I am not a fan of hobbies. (define:hobby - A hobby is a spare-time recreational pursuit. ) Structured mind & body soothers, tucked into a limited amount of (supposedly free) time.
Ecstatic hobbies. People in trance.
What is your hobby? Arts? Crafts? Worship? Dance? Sports? Animals? Space? Counting sheep? Each having its own definition, its own set of rules that you have to learn and master before you can break free of them... Divine passions! but with strict rules that let you be only within certain boundaries... The contradiction simply doesn't appeal to me.
Don't get me wrong. I have had my own hobbies in time. Let me see. What have we got deep down our gestalt:
Basketball - one whole day, and at the end of the day I ran, ran away
Guitar playing - three months, and played at a concert
Tennis - three summers
School newspaper - two semesters
Drawing - one summer, frankly the pencil stole my heart along with my 3d vision
Sculpture - a semester
Poetry - for a very small amount of time
Tango - a few attempts
Sax - just started
Fitness - has been a few months
Movies - five years of constant watching, critiques written in a few art magazines
New language learning - four of them
I don't consider listening to music and reading as hobbies, they are too vital and too passive to be hobbies. I also don't consider dealing with history (having dealt with it for two years and taken part in an excavation) and human rights projects (a few projects) as hobbies as they are too serious and earthly to be so.
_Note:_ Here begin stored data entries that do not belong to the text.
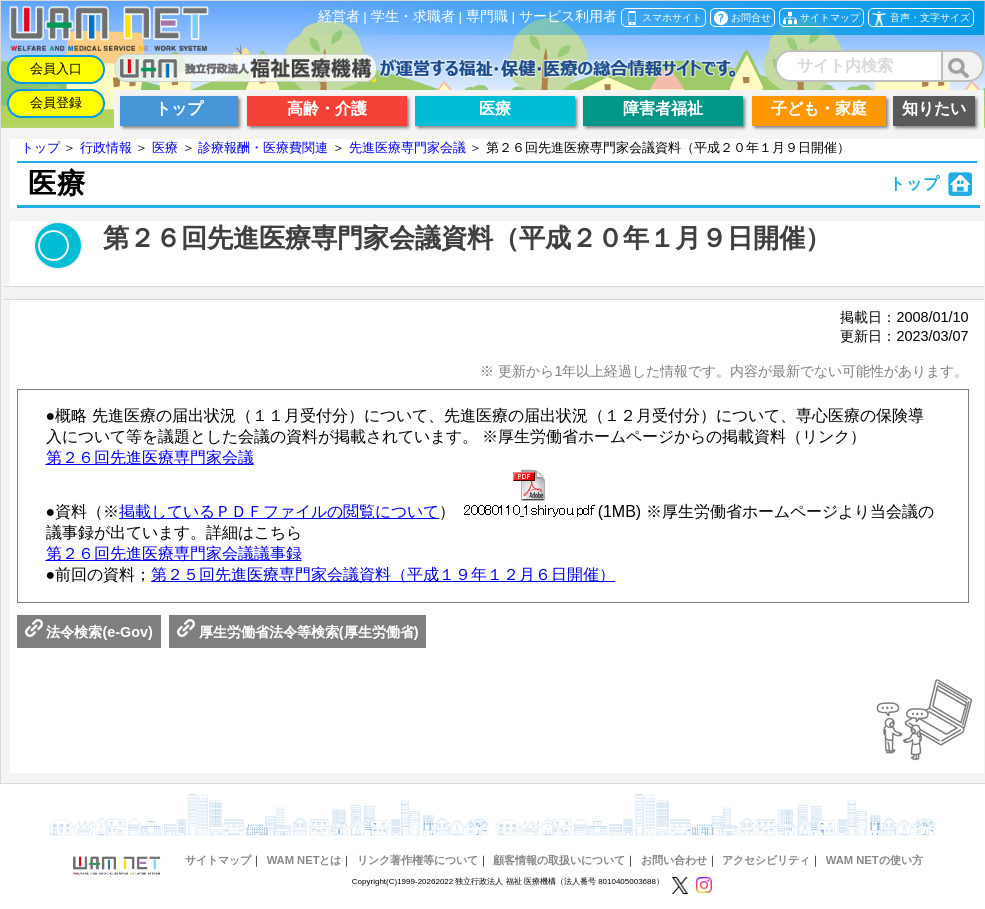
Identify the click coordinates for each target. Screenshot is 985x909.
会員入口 (56, 68)
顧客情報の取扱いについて (559, 860)
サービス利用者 (568, 16)
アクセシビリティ (766, 860)
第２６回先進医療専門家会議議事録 (174, 553)
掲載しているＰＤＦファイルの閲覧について (279, 511)
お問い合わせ (674, 860)
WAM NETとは (304, 860)
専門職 (487, 16)
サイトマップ (218, 860)
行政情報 (106, 147)
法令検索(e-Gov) (89, 632)
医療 (165, 147)
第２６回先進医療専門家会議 (150, 457)
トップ (40, 147)
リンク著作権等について (417, 860)
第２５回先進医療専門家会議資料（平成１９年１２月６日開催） (383, 574)
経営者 (339, 16)
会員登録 (56, 102)
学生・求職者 (413, 16)
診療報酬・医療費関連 (263, 147)
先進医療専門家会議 (407, 147)
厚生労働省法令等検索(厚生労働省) (298, 632)
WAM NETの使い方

Hobbies listed above and alike, they are like placebo drugs of an asylum, one of them being exceptional.
Movies.

I won't start dramatizing the whole concept with trembling hands and frantic puppy eyes, don't worry. The recreation-of-life speaks for itself. It's just that, I have always been amazed with what I know about human (in addition to being amazed with what I don't know), and it seems that movies were the lowest-risk courses I had. In terms of wisdom, they are accelarated versions of books and self-experiences, but with new mimics, colors, unexpected compositions, accompanying new musics that doesn't stem from what I knew before. I was rarely interested in film credits. It's all about the story and the characters. They have the power and ability to give you a life's lesson in a few hours. If you watch one or two everyday, you do learn a great a deal in a few years. "So" you might say "going to the movies and becoming a wise saint in a few years doesn't sound sensational". Needless to say, interpretation plays a big role in this process. I might not get the same message or don't get caught by the same scenes as the rest of the audience, but I do get a feeling, mostly an insightful one, and more importantly, I record those feelings. Also feeding on my risk-taker nature that only the closest ones to me are informed of, I have a vast database of feelings and reactions within me, also with special thanks to movies.